• [INSTRUCTIONS FOR THE TASK] Using the listing below, keep only the lines with the word "yang" and copy them.

• [RECORDS SUPPLIED]
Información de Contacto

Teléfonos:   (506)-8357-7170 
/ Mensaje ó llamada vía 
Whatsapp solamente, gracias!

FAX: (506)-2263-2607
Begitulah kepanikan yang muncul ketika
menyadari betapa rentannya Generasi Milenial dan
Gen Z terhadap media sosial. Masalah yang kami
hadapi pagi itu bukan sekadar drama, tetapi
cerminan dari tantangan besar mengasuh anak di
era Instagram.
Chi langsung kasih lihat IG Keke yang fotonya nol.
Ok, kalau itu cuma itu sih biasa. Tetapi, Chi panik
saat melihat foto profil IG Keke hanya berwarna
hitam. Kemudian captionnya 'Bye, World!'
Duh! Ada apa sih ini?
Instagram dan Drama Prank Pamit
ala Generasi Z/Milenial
...
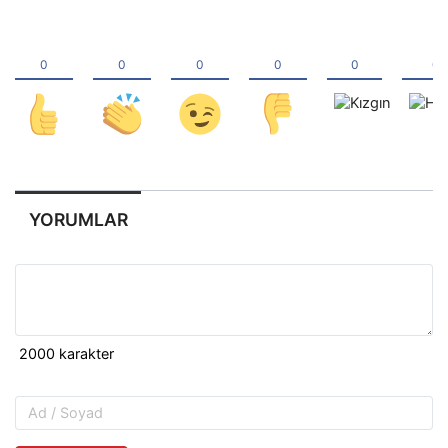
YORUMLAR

• [SOLUTION]
Begitulah kepanikan yang muncul ketika
Gen Z terhadap media sosial. Masalah yang kami
Chi langsung kasih lihat IG Keke yang fotonya nol.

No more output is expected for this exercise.